Why `docs-deps` uses `--all-extras`¶

make docs-deps runs:

uv sync --all-extras

because the docs pipeline also runs a small helper under the dev extra before invoking Sphinx.

Virtual environment behavior¶

Where is the venv?¶

The venv is always created at:

.venv/

Minimum Python version¶

The Makefile checks PYTHON_MIN (default is 3.14). If your Python is older, make python-check fails.

Why `UV_LINK_MODE=copy` exists¶

On Windows, hardlinks can fail or warn on multi-drive setups (e.g. repo on D: but cache on C:). So the Makefile defaults to:

UV_LINK_MODE=copy

You can override it, but the default is chosen to reduce Windows pain.

Common “reset” if your venv is broken¶

make clean-venv
make install-dev

Formatting (ruff)¶

Formatting is purely about how code looks, not what it does.

Targets¶

Target	What it does	When to use it
`make format`	formats selected repo paths	normal formatting
`make format-check`	checks formatting only (no changes)	CI-like check
`make fmt`	“broad auto-fix”: ruff fixes + formats everything	when you want the repo cleaned up quickly

Typical usage¶

Before committing:

make fmt

If CI says “formatting changed”:

make format

Linting (ruff)¶

Linting looks for potential bugs and bad patterns, for example:

unused imports
variables shadowing names
common correctness issues ruff knows how to detect

Targets¶

Target	What it does	Does it edit files?
`make lint`	ruff check-only	no
`make lint-fix`	ruff with auto-fix	yes

Typical usage¶

Use make lint when you only want to see problems.
Use make lint-fix when you want ruff to fix safe issues automatically.

Typing (mypy)¶

Typing checks help catch issues like:

calling functions with wrong argument types
returning the wrong types
forgetting to handle None

Target¶

make mypy

It runs:

mypy mathxlab tests experiments

Common tip for juniors¶

If mypy errors look scary, start with the first error in the output. Many later errors are “follow-up noise” caused by an earlier wrong type.

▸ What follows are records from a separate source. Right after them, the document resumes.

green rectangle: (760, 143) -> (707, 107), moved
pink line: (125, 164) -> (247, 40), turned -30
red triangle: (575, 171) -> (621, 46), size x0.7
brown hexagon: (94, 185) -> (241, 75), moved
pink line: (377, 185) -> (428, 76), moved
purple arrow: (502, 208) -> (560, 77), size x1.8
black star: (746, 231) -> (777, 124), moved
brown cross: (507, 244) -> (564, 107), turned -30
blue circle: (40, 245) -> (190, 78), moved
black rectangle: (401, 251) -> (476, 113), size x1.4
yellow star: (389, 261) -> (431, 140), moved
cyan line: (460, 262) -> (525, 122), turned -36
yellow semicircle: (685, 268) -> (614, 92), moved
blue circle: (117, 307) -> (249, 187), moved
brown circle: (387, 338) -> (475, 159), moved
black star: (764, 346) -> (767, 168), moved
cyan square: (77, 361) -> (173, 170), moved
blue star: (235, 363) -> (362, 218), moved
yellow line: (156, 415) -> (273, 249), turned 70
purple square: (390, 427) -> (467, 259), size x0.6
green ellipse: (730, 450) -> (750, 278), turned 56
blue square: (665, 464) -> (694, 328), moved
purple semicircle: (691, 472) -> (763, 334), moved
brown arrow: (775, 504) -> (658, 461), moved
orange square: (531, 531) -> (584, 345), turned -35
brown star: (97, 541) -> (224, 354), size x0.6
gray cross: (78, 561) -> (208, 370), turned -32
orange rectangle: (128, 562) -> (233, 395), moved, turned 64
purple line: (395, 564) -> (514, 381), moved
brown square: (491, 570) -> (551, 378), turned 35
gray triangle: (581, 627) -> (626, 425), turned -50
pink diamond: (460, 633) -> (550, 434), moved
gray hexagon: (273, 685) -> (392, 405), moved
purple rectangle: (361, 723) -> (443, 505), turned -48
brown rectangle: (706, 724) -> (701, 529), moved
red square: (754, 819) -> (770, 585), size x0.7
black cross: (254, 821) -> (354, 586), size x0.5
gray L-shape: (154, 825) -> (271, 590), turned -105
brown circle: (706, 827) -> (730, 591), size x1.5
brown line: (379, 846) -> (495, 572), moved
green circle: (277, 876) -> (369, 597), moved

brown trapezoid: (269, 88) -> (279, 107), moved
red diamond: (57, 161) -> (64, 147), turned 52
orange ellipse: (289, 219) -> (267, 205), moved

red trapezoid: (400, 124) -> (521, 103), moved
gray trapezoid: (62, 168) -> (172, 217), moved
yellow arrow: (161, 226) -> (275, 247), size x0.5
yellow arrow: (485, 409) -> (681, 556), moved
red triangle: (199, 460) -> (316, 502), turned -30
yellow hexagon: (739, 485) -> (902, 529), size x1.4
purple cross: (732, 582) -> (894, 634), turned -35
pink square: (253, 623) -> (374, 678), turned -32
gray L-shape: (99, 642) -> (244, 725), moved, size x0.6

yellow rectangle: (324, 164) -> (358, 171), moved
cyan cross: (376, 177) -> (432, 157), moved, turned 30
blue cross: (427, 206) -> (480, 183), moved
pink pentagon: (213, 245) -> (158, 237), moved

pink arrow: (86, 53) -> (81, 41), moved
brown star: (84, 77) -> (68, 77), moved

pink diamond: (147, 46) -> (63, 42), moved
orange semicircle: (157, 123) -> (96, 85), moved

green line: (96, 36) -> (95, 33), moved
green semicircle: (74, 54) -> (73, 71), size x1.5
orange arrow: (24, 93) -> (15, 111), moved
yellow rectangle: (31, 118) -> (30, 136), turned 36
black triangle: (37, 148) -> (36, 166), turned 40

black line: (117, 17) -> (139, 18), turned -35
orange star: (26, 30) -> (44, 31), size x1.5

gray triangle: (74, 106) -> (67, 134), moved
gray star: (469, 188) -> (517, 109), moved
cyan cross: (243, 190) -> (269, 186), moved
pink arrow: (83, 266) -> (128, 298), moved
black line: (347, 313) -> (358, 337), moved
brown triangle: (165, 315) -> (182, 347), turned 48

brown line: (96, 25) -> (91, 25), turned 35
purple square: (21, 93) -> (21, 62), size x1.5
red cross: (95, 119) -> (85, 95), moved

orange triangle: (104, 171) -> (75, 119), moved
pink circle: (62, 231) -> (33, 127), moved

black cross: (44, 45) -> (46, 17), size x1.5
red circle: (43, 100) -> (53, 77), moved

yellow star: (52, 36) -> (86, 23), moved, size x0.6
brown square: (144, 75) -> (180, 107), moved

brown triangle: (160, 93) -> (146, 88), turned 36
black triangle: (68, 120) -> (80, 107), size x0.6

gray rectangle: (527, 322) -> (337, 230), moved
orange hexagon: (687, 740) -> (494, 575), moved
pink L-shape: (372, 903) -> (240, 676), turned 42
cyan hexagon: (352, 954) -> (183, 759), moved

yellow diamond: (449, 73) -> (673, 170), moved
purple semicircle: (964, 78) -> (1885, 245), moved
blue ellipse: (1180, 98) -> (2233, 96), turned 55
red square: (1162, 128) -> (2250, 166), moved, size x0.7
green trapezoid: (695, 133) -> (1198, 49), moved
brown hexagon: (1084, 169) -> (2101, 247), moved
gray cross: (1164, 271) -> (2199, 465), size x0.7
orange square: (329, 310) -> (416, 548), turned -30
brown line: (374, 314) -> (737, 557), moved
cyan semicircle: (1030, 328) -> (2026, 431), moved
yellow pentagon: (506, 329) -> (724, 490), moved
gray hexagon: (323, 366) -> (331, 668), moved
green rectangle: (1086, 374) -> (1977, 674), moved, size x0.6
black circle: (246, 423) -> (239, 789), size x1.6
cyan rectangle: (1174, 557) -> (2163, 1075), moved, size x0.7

Tests (pytest): fast / slow / perf¶

This repo separates tests using pytest markers:

fast tests: not slow and not perf
slow tests: slow and not perf
perf tests: perf

Markers are set in tests like:

import pytest

@pytest.mark.slow
def test_big_case():
    ...

Coverage and threshold¶

Tests collect coverage for the library packages (not for experiment scripts). Coverage fails the target if it drops below 80%.

Stable temp paths¶

pytest is invoked with stable temp directories:

temp_pytest_cache
temp_pytest

They are cleaned by make clean.

`pytest` (fast tests)¶

make pytest

What it does:

runs only fast tests (not slow and not perf)
runs with coverage
fails if coverage < 80%

This is the main “developer loop” test target.

`pytest-xdist` (fast tests in parallel)¶

make pytest-xdist

Runs fast tests using xdist:

-n auto --dist=load

Use this when the test suite gets bigger and you want faster local feedback.

`pytest-slow` (two-phase: fast then slow)¶

make pytest-slow

What it does (important detail):

deletes .coverage
runs fast tests first in best-effort mode (failures in this phase do not fail the target — this is intentional in the Makefile)
runs slow tests with:
- xdist by default (PYTEST_XDIST_SLOW=-n auto --dist=load)
- --cov-append to combine coverage from both phases
- coverage threshold (80%)

Warning

If you want “fast tests must pass”, run make pytest separately. make pytest-slow is designed to always get through the slow suite even if fast tests are currently failing.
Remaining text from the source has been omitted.